- Born: 31 October 1936 Birkenhead
- Died: 9 February 1993 (aged 56) London
- Occupations: Script Editor, BBC Radio Drama 1963-91
- Relatives: Michael Imison (brother)

= Richard Imison =

Richard Imison (31 October 1936 - 9 February 1993) was Script Editor for BBC Radio Drama from 1963 to 1991.

==Career==
In the 30 years that Imison worked for BBC Radio Drama it was the largest patron of original creative dramatic writing in Britain. In his role as Script Editor no other single individual had as much influence in either the discovery of new talent or the encouragement of established writers. These included Edward Albee, Ludmilla Petrushevskaya, Alexander Gelman, Harold Pinter and Samuel Beckett in the production of drama for radio.
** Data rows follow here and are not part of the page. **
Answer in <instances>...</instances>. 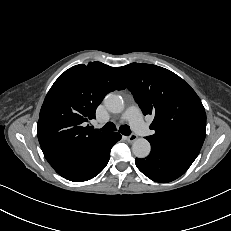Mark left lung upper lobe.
I'll list each match as a JSON object with an SVG mask.
<instances>
[{
  "label": "left lung upper lobe",
  "instance_id": "1",
  "mask_svg": "<svg viewBox=\"0 0 231 231\" xmlns=\"http://www.w3.org/2000/svg\"><path fill=\"white\" fill-rule=\"evenodd\" d=\"M120 78L133 94L144 115H153L146 137L150 143L185 146L200 151L206 129V113L195 91L165 68L131 63L118 68Z\"/></svg>",
  "mask_w": 231,
  "mask_h": 231
}]
</instances>
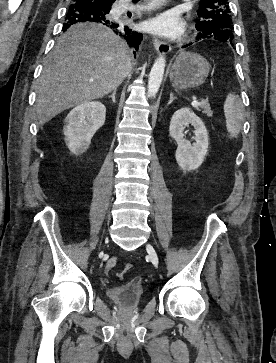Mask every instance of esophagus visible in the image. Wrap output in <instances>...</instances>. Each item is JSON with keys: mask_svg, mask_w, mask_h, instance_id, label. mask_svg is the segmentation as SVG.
Wrapping results in <instances>:
<instances>
[{"mask_svg": "<svg viewBox=\"0 0 276 363\" xmlns=\"http://www.w3.org/2000/svg\"><path fill=\"white\" fill-rule=\"evenodd\" d=\"M154 47L158 53L163 55L168 54L171 51V47L168 43L157 38L154 39Z\"/></svg>", "mask_w": 276, "mask_h": 363, "instance_id": "esophagus-1", "label": "esophagus"}]
</instances>
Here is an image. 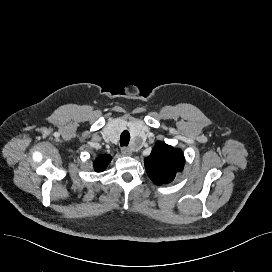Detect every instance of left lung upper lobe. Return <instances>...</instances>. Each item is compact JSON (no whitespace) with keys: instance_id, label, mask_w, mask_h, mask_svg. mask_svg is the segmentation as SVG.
<instances>
[{"instance_id":"5c2ea615","label":"left lung upper lobe","mask_w":272,"mask_h":272,"mask_svg":"<svg viewBox=\"0 0 272 272\" xmlns=\"http://www.w3.org/2000/svg\"><path fill=\"white\" fill-rule=\"evenodd\" d=\"M150 179L157 185L171 182L184 166L182 151L164 142H157L151 154L144 160Z\"/></svg>"}]
</instances>
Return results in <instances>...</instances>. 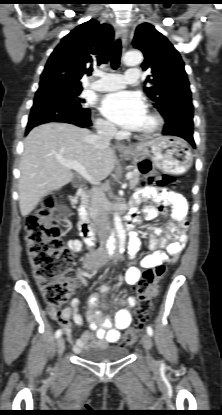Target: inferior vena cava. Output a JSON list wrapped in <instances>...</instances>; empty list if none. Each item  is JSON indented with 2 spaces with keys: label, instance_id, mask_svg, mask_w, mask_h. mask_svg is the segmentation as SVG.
Segmentation results:
<instances>
[{
  "label": "inferior vena cava",
  "instance_id": "inferior-vena-cava-1",
  "mask_svg": "<svg viewBox=\"0 0 222 415\" xmlns=\"http://www.w3.org/2000/svg\"><path fill=\"white\" fill-rule=\"evenodd\" d=\"M97 134L90 137L92 145L98 149H106L110 145V141L116 133V127L109 122H100L96 125ZM90 214L96 224L100 241V248L96 251V255L106 256L108 254L106 248L107 242V199L101 188L93 187L91 191Z\"/></svg>",
  "mask_w": 222,
  "mask_h": 415
}]
</instances>
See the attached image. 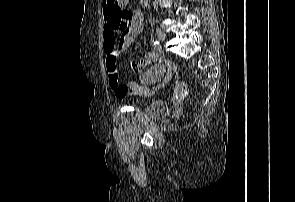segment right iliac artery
Returning a JSON list of instances; mask_svg holds the SVG:
<instances>
[{
    "mask_svg": "<svg viewBox=\"0 0 295 202\" xmlns=\"http://www.w3.org/2000/svg\"><path fill=\"white\" fill-rule=\"evenodd\" d=\"M153 46H154L155 49H160V44H159L158 41H155V42L153 43Z\"/></svg>",
    "mask_w": 295,
    "mask_h": 202,
    "instance_id": "82829eb1",
    "label": "right iliac artery"
}]
</instances>
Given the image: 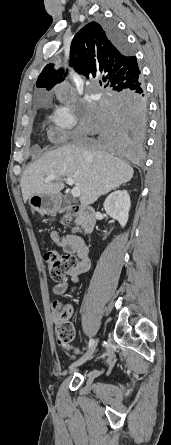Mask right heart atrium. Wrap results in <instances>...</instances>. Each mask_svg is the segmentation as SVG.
<instances>
[{
  "label": "right heart atrium",
  "mask_w": 171,
  "mask_h": 445,
  "mask_svg": "<svg viewBox=\"0 0 171 445\" xmlns=\"http://www.w3.org/2000/svg\"><path fill=\"white\" fill-rule=\"evenodd\" d=\"M51 138L54 142L66 140L74 131L77 115L69 102H63L51 114Z\"/></svg>",
  "instance_id": "right-heart-atrium-1"
}]
</instances>
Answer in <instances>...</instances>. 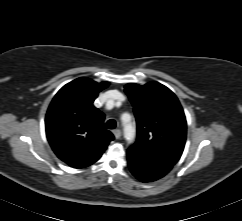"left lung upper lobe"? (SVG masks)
<instances>
[{"mask_svg": "<svg viewBox=\"0 0 242 221\" xmlns=\"http://www.w3.org/2000/svg\"><path fill=\"white\" fill-rule=\"evenodd\" d=\"M125 92L134 107L138 133L129 150L176 164L184 149L187 125L175 94L158 82L129 83Z\"/></svg>", "mask_w": 242, "mask_h": 221, "instance_id": "left-lung-upper-lobe-1", "label": "left lung upper lobe"}]
</instances>
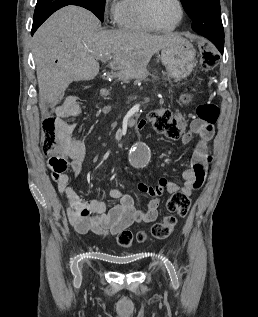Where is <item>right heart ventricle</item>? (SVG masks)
I'll return each instance as SVG.
<instances>
[{"label":"right heart ventricle","instance_id":"obj_1","mask_svg":"<svg viewBox=\"0 0 258 317\" xmlns=\"http://www.w3.org/2000/svg\"><path fill=\"white\" fill-rule=\"evenodd\" d=\"M148 0H117L116 23L120 29L137 33H151L143 16Z\"/></svg>","mask_w":258,"mask_h":317}]
</instances>
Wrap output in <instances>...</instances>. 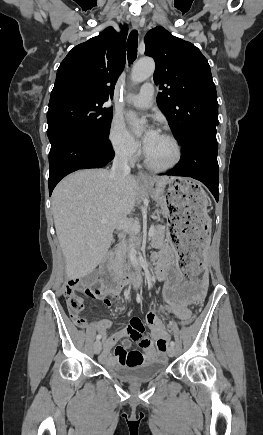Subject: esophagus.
I'll return each mask as SVG.
<instances>
[{
	"instance_id": "34e87169",
	"label": "esophagus",
	"mask_w": 263,
	"mask_h": 435,
	"mask_svg": "<svg viewBox=\"0 0 263 435\" xmlns=\"http://www.w3.org/2000/svg\"><path fill=\"white\" fill-rule=\"evenodd\" d=\"M133 28L137 29L139 26V19L133 18L131 20ZM138 178L142 181L148 182L150 180V176L142 171L138 173Z\"/></svg>"
}]
</instances>
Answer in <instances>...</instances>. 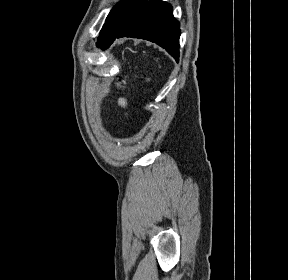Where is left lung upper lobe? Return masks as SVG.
I'll use <instances>...</instances> for the list:
<instances>
[{
	"label": "left lung upper lobe",
	"instance_id": "left-lung-upper-lobe-1",
	"mask_svg": "<svg viewBox=\"0 0 288 280\" xmlns=\"http://www.w3.org/2000/svg\"><path fill=\"white\" fill-rule=\"evenodd\" d=\"M146 0H121L108 14L97 40V47H101L111 40L128 17Z\"/></svg>",
	"mask_w": 288,
	"mask_h": 280
}]
</instances>
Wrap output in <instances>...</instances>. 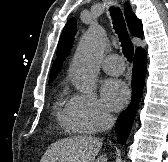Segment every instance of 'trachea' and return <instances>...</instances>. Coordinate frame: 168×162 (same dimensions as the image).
I'll return each instance as SVG.
<instances>
[{
    "mask_svg": "<svg viewBox=\"0 0 168 162\" xmlns=\"http://www.w3.org/2000/svg\"><path fill=\"white\" fill-rule=\"evenodd\" d=\"M110 12L113 20L114 29L118 34L119 40L121 42L122 52L127 60L131 62L133 58L134 47L129 38L123 14L119 8L114 7L110 8Z\"/></svg>",
    "mask_w": 168,
    "mask_h": 162,
    "instance_id": "obj_1",
    "label": "trachea"
}]
</instances>
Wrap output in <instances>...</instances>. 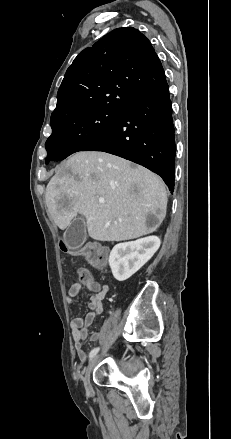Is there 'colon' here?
Returning a JSON list of instances; mask_svg holds the SVG:
<instances>
[{
  "label": "colon",
  "instance_id": "1",
  "mask_svg": "<svg viewBox=\"0 0 231 439\" xmlns=\"http://www.w3.org/2000/svg\"><path fill=\"white\" fill-rule=\"evenodd\" d=\"M60 247L62 251H68V246L64 242L60 243ZM80 253L98 269H103L107 264L108 252L104 247L97 245L96 241L84 244L80 248ZM78 273L82 282H86L90 278V274L86 269H79Z\"/></svg>",
  "mask_w": 231,
  "mask_h": 439
}]
</instances>
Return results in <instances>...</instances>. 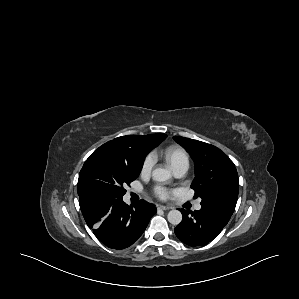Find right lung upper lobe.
Returning <instances> with one entry per match:
<instances>
[{"label":"right lung upper lobe","mask_w":299,"mask_h":299,"mask_svg":"<svg viewBox=\"0 0 299 299\" xmlns=\"http://www.w3.org/2000/svg\"><path fill=\"white\" fill-rule=\"evenodd\" d=\"M167 137L157 133L143 136L127 135L113 139L103 146L115 153L125 163L141 166L146 155Z\"/></svg>","instance_id":"right-lung-upper-lobe-1"}]
</instances>
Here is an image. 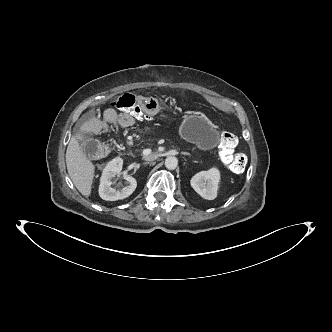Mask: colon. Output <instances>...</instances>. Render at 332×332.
Listing matches in <instances>:
<instances>
[{"label":"colon","instance_id":"colon-1","mask_svg":"<svg viewBox=\"0 0 332 332\" xmlns=\"http://www.w3.org/2000/svg\"><path fill=\"white\" fill-rule=\"evenodd\" d=\"M138 99L131 94H124L112 103L115 110L126 112L130 118H137L140 124H147L153 120V114L141 109L138 105ZM237 138L229 132L219 134V147L221 150V159L226 167L233 173H241L246 165V157L242 153L235 152ZM83 149L89 157H101L106 155L107 148L94 140L86 141Z\"/></svg>","mask_w":332,"mask_h":332}]
</instances>
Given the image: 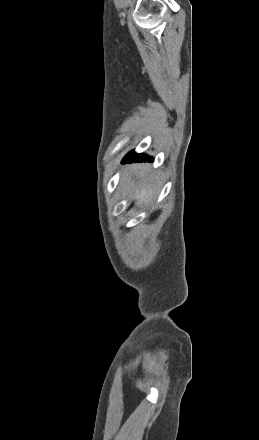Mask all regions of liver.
Returning <instances> with one entry per match:
<instances>
[{"instance_id": "liver-1", "label": "liver", "mask_w": 259, "mask_h": 440, "mask_svg": "<svg viewBox=\"0 0 259 440\" xmlns=\"http://www.w3.org/2000/svg\"><path fill=\"white\" fill-rule=\"evenodd\" d=\"M133 169L136 175L140 178L138 183H133L131 185V196L134 200H137L139 205L146 204L149 205L152 202L153 191L150 189L148 180L150 174L144 166H134Z\"/></svg>"}]
</instances>
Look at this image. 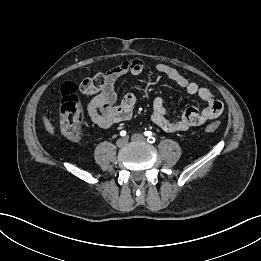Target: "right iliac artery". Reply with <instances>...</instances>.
I'll return each instance as SVG.
<instances>
[{
	"instance_id": "1",
	"label": "right iliac artery",
	"mask_w": 261,
	"mask_h": 261,
	"mask_svg": "<svg viewBox=\"0 0 261 261\" xmlns=\"http://www.w3.org/2000/svg\"><path fill=\"white\" fill-rule=\"evenodd\" d=\"M120 135H121L122 137L126 136V131H124V130L121 131V132H120Z\"/></svg>"
}]
</instances>
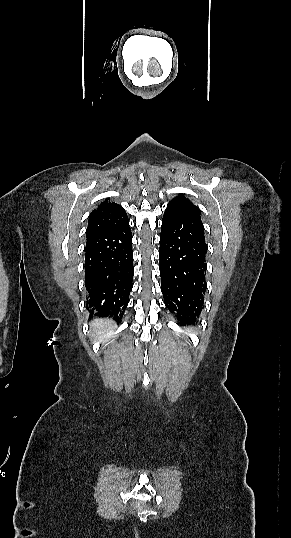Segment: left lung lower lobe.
Listing matches in <instances>:
<instances>
[{"mask_svg":"<svg viewBox=\"0 0 291 538\" xmlns=\"http://www.w3.org/2000/svg\"><path fill=\"white\" fill-rule=\"evenodd\" d=\"M207 244L201 220L166 209L160 234L161 292L178 320L197 323L207 289Z\"/></svg>","mask_w":291,"mask_h":538,"instance_id":"1","label":"left lung lower lobe"}]
</instances>
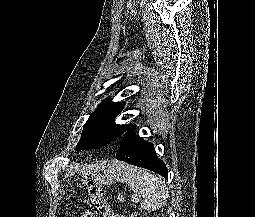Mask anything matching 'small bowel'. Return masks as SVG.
<instances>
[{"mask_svg":"<svg viewBox=\"0 0 255 217\" xmlns=\"http://www.w3.org/2000/svg\"><path fill=\"white\" fill-rule=\"evenodd\" d=\"M107 205V211L102 213L105 217H111V211H110V208L108 206V204L106 203ZM79 217H94V214L91 212V211H84L80 214Z\"/></svg>","mask_w":255,"mask_h":217,"instance_id":"1","label":"small bowel"}]
</instances>
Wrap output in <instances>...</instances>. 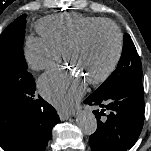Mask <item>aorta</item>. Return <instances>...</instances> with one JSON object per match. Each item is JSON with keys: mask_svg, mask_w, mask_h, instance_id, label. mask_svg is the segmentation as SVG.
Returning <instances> with one entry per match:
<instances>
[{"mask_svg": "<svg viewBox=\"0 0 151 151\" xmlns=\"http://www.w3.org/2000/svg\"><path fill=\"white\" fill-rule=\"evenodd\" d=\"M77 125L85 135H92L97 129V120L93 113L82 111L77 115Z\"/></svg>", "mask_w": 151, "mask_h": 151, "instance_id": "aorta-1", "label": "aorta"}]
</instances>
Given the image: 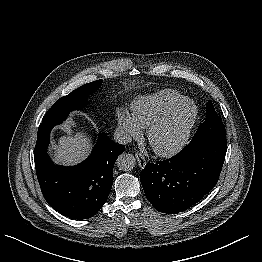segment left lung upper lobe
Wrapping results in <instances>:
<instances>
[{"instance_id": "obj_1", "label": "left lung upper lobe", "mask_w": 262, "mask_h": 262, "mask_svg": "<svg viewBox=\"0 0 262 262\" xmlns=\"http://www.w3.org/2000/svg\"><path fill=\"white\" fill-rule=\"evenodd\" d=\"M206 137H226V130L211 101L206 105V120L198 127L192 141Z\"/></svg>"}]
</instances>
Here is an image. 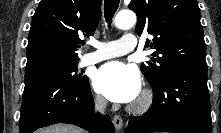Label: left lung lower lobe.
<instances>
[{
  "label": "left lung lower lobe",
  "instance_id": "0a47b994",
  "mask_svg": "<svg viewBox=\"0 0 221 133\" xmlns=\"http://www.w3.org/2000/svg\"><path fill=\"white\" fill-rule=\"evenodd\" d=\"M153 89V104L126 133H212L207 73L177 70Z\"/></svg>",
  "mask_w": 221,
  "mask_h": 133
}]
</instances>
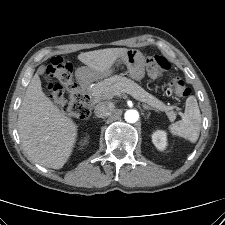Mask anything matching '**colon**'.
Returning a JSON list of instances; mask_svg holds the SVG:
<instances>
[{
    "label": "colon",
    "instance_id": "obj_1",
    "mask_svg": "<svg viewBox=\"0 0 225 225\" xmlns=\"http://www.w3.org/2000/svg\"><path fill=\"white\" fill-rule=\"evenodd\" d=\"M148 73L158 77L170 71L171 65L163 56L150 55L146 60ZM48 74L56 80L48 87L50 100L65 114L85 119L90 114V105L72 77V65L62 56L53 57L47 67ZM169 95L187 97L190 89L182 78L175 77L167 85Z\"/></svg>",
    "mask_w": 225,
    "mask_h": 225
}]
</instances>
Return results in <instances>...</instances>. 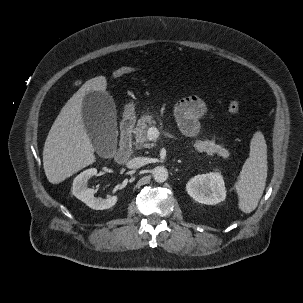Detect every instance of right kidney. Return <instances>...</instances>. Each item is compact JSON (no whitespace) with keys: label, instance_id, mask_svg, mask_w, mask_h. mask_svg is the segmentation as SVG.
<instances>
[{"label":"right kidney","instance_id":"right-kidney-1","mask_svg":"<svg viewBox=\"0 0 303 303\" xmlns=\"http://www.w3.org/2000/svg\"><path fill=\"white\" fill-rule=\"evenodd\" d=\"M97 174V169L91 168L81 172L73 181L72 194L84 202L87 206L95 210H104L113 207L117 202V196L106 199L96 198L94 189L87 187L88 180Z\"/></svg>","mask_w":303,"mask_h":303}]
</instances>
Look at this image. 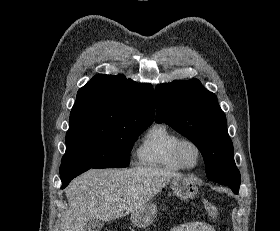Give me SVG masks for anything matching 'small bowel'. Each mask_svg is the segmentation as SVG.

Imison was key in setting up the Giles Cooper Awards in 1977, together with Geoffrey Strachan of the publishers Methuen. These lasted until the year after his death and were the premier celebration of dramatic writing for radio. They were named after the radio dramatist Giles Cooper whose work first appeared on BBC radio in 1949.

==Legacy==
After his death in 1993 the Society of Authors established the Richard Imison Award in recognition of Imison's enduring influence on the development of high quality dramatic writing.